Il ne s’agit pas d’un concept extrait des archives périmées du populisme latino-américain du milieu du 20e siècle. « The return of economic nationalism » est le titre d’un vaste dossier spécial publié dans le magazine The Economist en octobre 2023, qui fait référence à la nouvelle tendance économique qui supplante le libre échange à l’échelle mondiale.
Il y a un an, cet hebdomadaire prestigieux et conservateur, qui sert de boussole à tous les adeptes du libéralisme économique, avait déjà mis en garde contre les risques de la « fin de la mondialisation » favorisée par la fragmentation géopolitique des marchés. Aujourd’hui, davantage sur la défensive, il dénonce la « tendance alarmante » de la croissance d’un ensemble de mesures adoptées par les gouvernements du monde ; d’un courant croissant d’opinion patronale et académique, en faveur du protectionnisme national des industries, de l’application de subventions à l’activité économique, de l’augmentation des dépenses publiques et de la régulation des marchés. Tout cela est regroupé sous le nom de « nationalisme économique » ou « économie de la patrie ».
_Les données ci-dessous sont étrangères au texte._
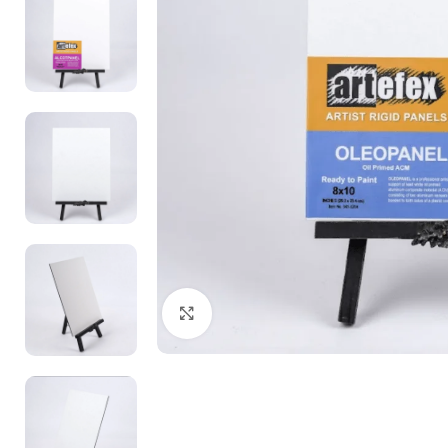
Click to enlarge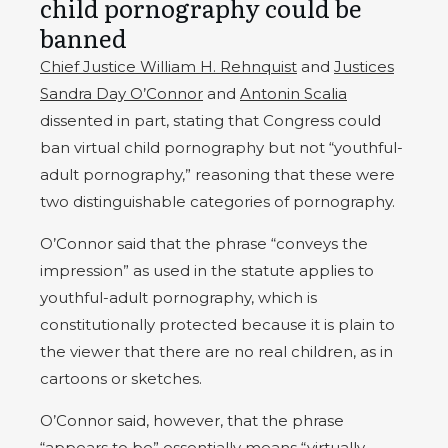
child pornography could be
banned
Chief Justice William H. Rehnquist
and
Justices
Sandra Day O’Connor
and
Antonin Scalia
dissented in part, stating that Congress could
ban virtual child pornography but not “youthful-
adult pornography,” reasoning that these were
two distinguishable categories of pornography.
O’Connor said that the phrase “conveys the
impression” as used in the statute applies to
youthful-adult pornography, which is
constitutionally protected because it is plain to
the viewer that there are no real children, as in
cartoons or sketches.
O’Connor said, however, that the phrase
“appears to be” essentially means “virtually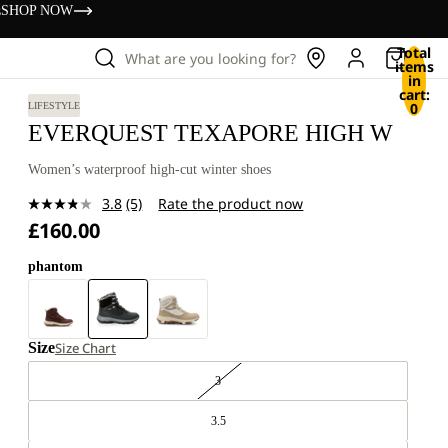
s
SHOP NOW
Total
What are you looking for?
items
in
cart:
0
LIFESTYLE
EVERQUEST TEXAPORE HIGH W
Women’s waterproof high-cut winter shoes
3.8
(5)
Rate the product now
Read
£160.00
5
Reviews.
Same
phantom
page
link.
Size
Size Chart
3
3.5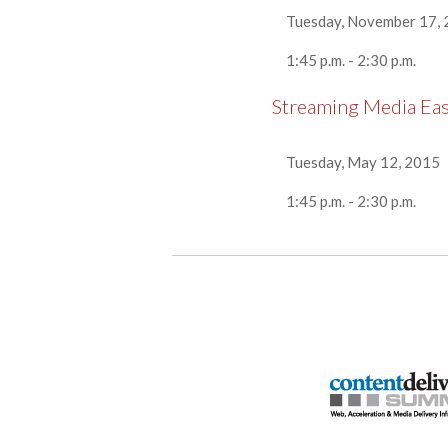
Tuesday, November 17,
1:45 p.m. - 2:30 p.m.
Streaming Media Ea
Tuesday, May 12, 2015
1:45 p.m. - 2:30 p.m.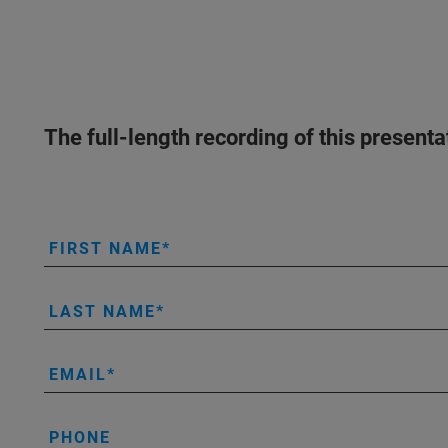
The full-length recording of this present
FIRST NAME
LAST NAME
EMAIL
PHONE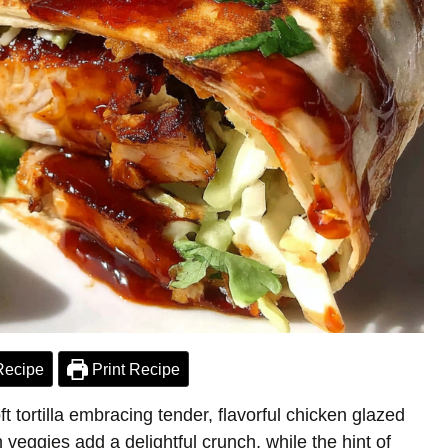
Recipe
Print Recipe
t tortilla embracing tender, flavorful chicken glazed
h veggies add a delightful crunch, while the hint of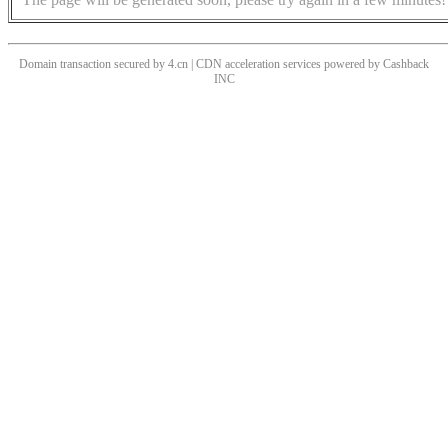
Domain transaction secured by 4.cn | CDN acceleration services powered by
Cashback
INC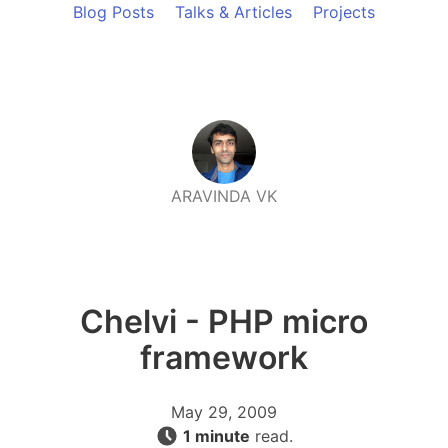
Blog Posts
Talks & Articles
Projects
ARAVINDA VK
Chelvi - PHP micro
framework
May 29, 2009
1 minute
read.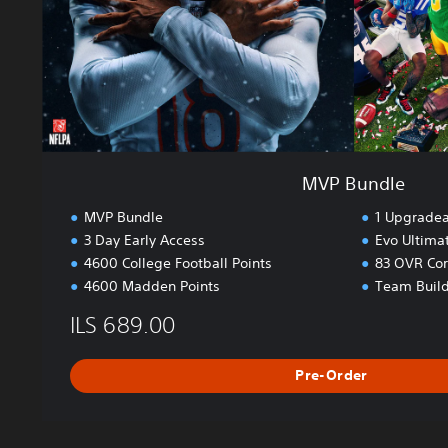
MVP Bundle
MVP Bundle
1 Upgradea
3 Day Early Access
Evo Ultima
4600 College Football Points
83 OVR Cor
4600 Madden Points
Team Build
ILS 689.00
Pre-Order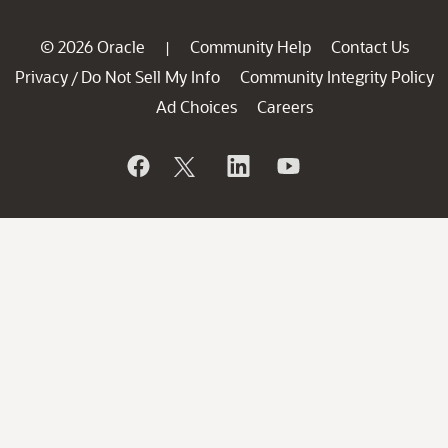
© 2026 Oracle
Community Help
Contact Us
|
Privacy
Do Not Sell My Info
Community Integrity Policy
/
Ad Choices
Careers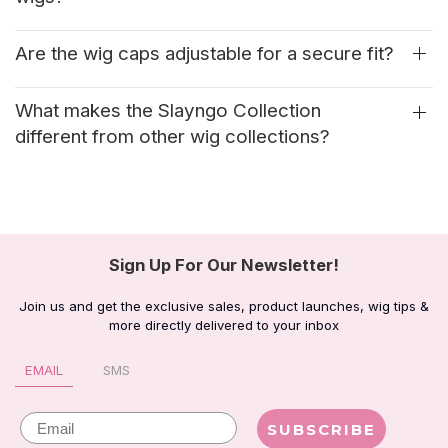
Are the wig caps adjustable for a secure fit?
What makes the Slayngo Collection
different from other wig collections?
Sign Up For Our Newsletter!
Join us and get the exclusive sales, product launches, wig tips &
more directly delivered to your inbox
EMAIL
SMS
Email
SUBSCRIBE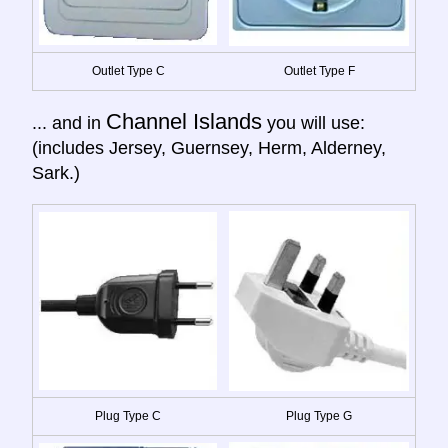
Outlet Type C
Outlet Type F
Channel Islands
... and in
you will use:
(includes Jersey, Guernsey, Herm, Alderney,
Sark.)
Plug Type C
Plug Type G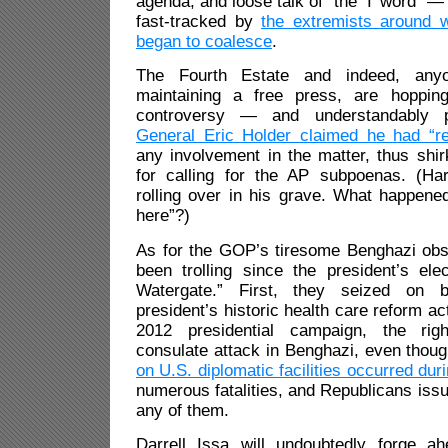
agenda, and loose talk of “the ‘I’ word
fast-tracked by
the extremists around w
began to coalesce
.
The Fourth Estate and indeed, any
maintaining a free press, are hoppi
controversy — and understandably
General Eric Holder claimed he had “r
any involvement in the matter, thus shirk
for calling for the AP subpoenas. (H
rolling over in his grave. What happene
here”?)
As for the GOP’s tiresome Benghazi obse
been trolling since the president’s el
Watergate.” First, they seized on b
president’s historic health care reform ac
2012 presidential campaign, the ri
consulate attack in Benghazi, even thou
on U.S. diplomatic facilities occurred dur
numerous fatalities, and Republicans iss
any of them.
Darrell Issa will undoubtedly forge a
Mais The Economist n’est pas le seul à détecter ce changement d’époque. Au cours de l’année écoulée, l’influent journal américain The New York Times a publié de nombreuses études et opinions sur le retour des « politiques industrielles », nom donné à l’ensemble des interventions de l’État visant à soutenir l’activité manufacturière, au moyen d’exonérations fiscales, de subventions, de prêts à taux réduit, de garanties publiques, de contrats d’État et, le cas échéant, de nationalisations.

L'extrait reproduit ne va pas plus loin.